Hacker News new | ask | show | jobs
by JoshTriplett 3620 days ago
> We have one string type defined in std

The standard library also includes Path/PathBuf and OsStr/OsString. And third-party libraries also use [u8] for bytestrings.

It'd be nice to improve handling for user-supplied text where you can't assume UTF-8. For instance, git2-rs provides the contents of diffs as [u8], because it can't assume the diffed files use UTF-8. That led to this commit today: https://github.com/ogham/rust-ansi-term/pull/19/commits/a0da...

That felt like a lot of boilerplate to abstract between str and [u8]. Is there a better way to solve that problem?

(As much as I'd love to just say "use UTF-8", that would break on many git repositories, including git.git and linux.git.)

2 comments

> The standard library also includes Path/PathBuf and OsStr/OsString.

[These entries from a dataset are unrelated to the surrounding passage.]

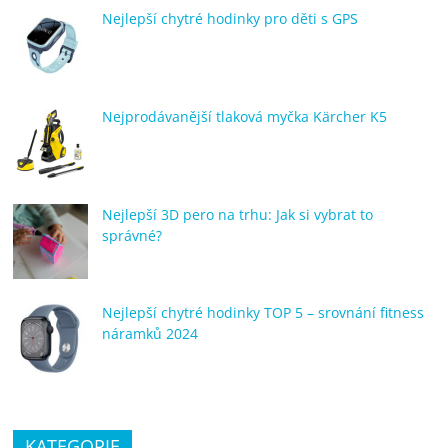
porovnání
Nejlepší chytré hodinky pro děti s GPS
Elektro
OK,
recenze,
pračky,
Nejprodávanější tlaková myčka Kärcher K5
televize,
notebooky,
mobilní
telefony,
Nejlepší 3D pero na trhu: Jak si vybrat to
kávovary,
správné?
bazény
Nejlepší chytré hodinky TOP 5 – srovnání fitness
náramků 2024
KATEGORIE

Right. And you want people to explicitly convert between them.

Having to convert between string types isn't a problem. String encoding is hard, and you're going to have to pay that cost somehow.

Having to convert isn't a problem. Having to write some algorithms multiple times for different string types is a problem.
Fair. Most of these algorithms could be written generically I guess.
> That felt like a lot of boilerplate to abstract between str and [u8]. Is there a better way to solve that problem?

This doesn't have anything to do with large vs. small standard libraries, because all of these string types are defined in libstd.

libstd defines varying amounts of string manipulation and abstraction for those string types, though.

I'd love to see additional support for handling bytestrings in libstd, to make it easier to write code that handles both &str and &[u8].